Friday, March 28, 2014

Obamacare Changes Again!

I mentioned a bit more than a year back that many colleges and other governmental institutions were cutting back part-time workers to less than 30 hours a week to avoid being responsible under Obamacare for health insurance.  For adjunct faculty, this meant that many institutions, such as College of Western Idaho, reduced the maximum number of courses that you could teach from seven per year to six per year.  This was a great hardship, because adjunct faculty are already very poorly paid, and of course, now they had even less money to buy health insurance than they had before -- while Obamacare made health insurance more expensive.

The good news is that the constantly changing, what will it be this week?
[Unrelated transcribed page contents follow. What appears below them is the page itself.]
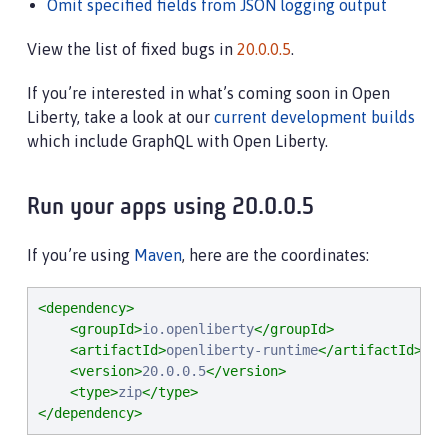
Omit specified fields from JSON logging output
View the list of fixed bugs in
20.0.0.5
.
If you’re interested in what’s coming soon in Open
Liberty, take a look at our
current development builds
which include GraphQL with Open Liberty.
Run your apps using 20.0.0.5
If you’re using
Maven
, here are the coordinates:
<dependency>
<groupId>
io.openliberty
</groupId>
<artifactId>
openliberty-runtime
</artifactId>
<version>
20.0.0.5
</version>
<type>
zip
</type>
</dependency>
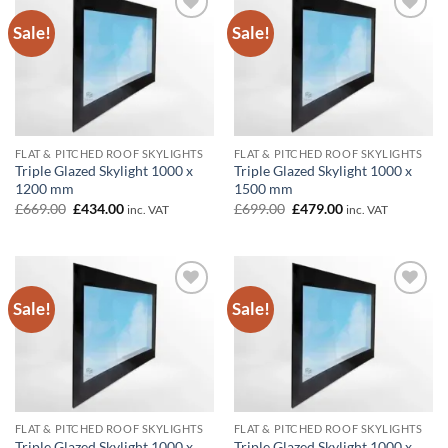
Sale!
Sale!
Add to
Add to
wishlist
wishlist
FLAT & PITCHED ROOF SKYLIGHTS
FLAT & PITCHED ROOF SKYLIGHTS
Triple Glazed Skylight 1000 x
Triple Glazed Skylight 1000 x
1200 mm
1500 mm
Original
Current
Original
Current
£
669.00
£
434.00
£
699.00
£
479.00
inc. VAT
inc. VAT
price
price
price
price
was:
is:
was:
is:
£669.00.
£434.00.
£699.00.
£479.00.
Sale!
Sale!
Add to
Add to
wishlist
wishlist
FLAT & PITCHED ROOF SKYLIGHTS
FLAT & PITCHED ROOF SKYLIGHTS
Triple Glazed Skylight 1000 x
Triple Glazed Skylight 1000 x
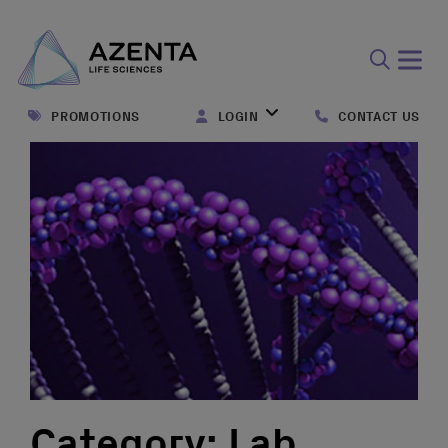
Open
search
PROMOTIONS
LOGIN
CONTACT US
form
Category:
Lab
Obamacare system must have taken pity on adjuncts, because College of Western Idaho, and I presume other similar institutions, are again allowing adjuncts to teach up to seven courses a year.  This means that if you can actually get the seven maximum courses a year to teach, you can gross $18,795 per year.  Think of trying to raise a family on two of these munificent incomes, for a total of $37,590 -- and again, assuming that you can actually get the seven maximum courses a year to teach. 

It's a good thing that the health exchanges heavily subsidize health insurance with a per person deductible of $6250 per year.  (So if anything seriously goes wrong with your health, you are going to spend thousands of dollars that you do not have for medical care.)  And of course, there is the SNAP program, because people that teach at the college level should have the demeaning prospect of having to go to the government for food assistance.  Tragically, the College of Western Idaho is one of the better paying community colleges in the country.

If you really want to make sure that the people who are teaching your kids about economics, history, and the world have a strong economic incentive to identify with the poor and down-trodden, making sure that adjunct faculty are unable to identify with the middle class is about the most effective way to accomplish this end.

This is especially frustrating to me because I consider teaching to be really important -- a way to present equal time to the Marxian point of view that dominates college level teaching across the nation.  But if interest rates don't rise, I will have no choice but to continue exhausting myself working full-time as a software engineer, and part-time teaching college for several more years.  At current interest rates, I need about $1.5 million to be able to afford to teach, because you really can't afford to teach unless you are independently wealthy.

1 comment:

  1. "You really can't afford to teach unless you are independently wealthy."

    This issue of how much to pay teachers has been going on for a long, long time.

    Wasn't it the case in ancient Greece that it was considered improper to take money for teaching? I may not have that exactly right, but I seem to recall in I.F. Stone's Trial of Socrates that he objected to the charge that he took money for teaching.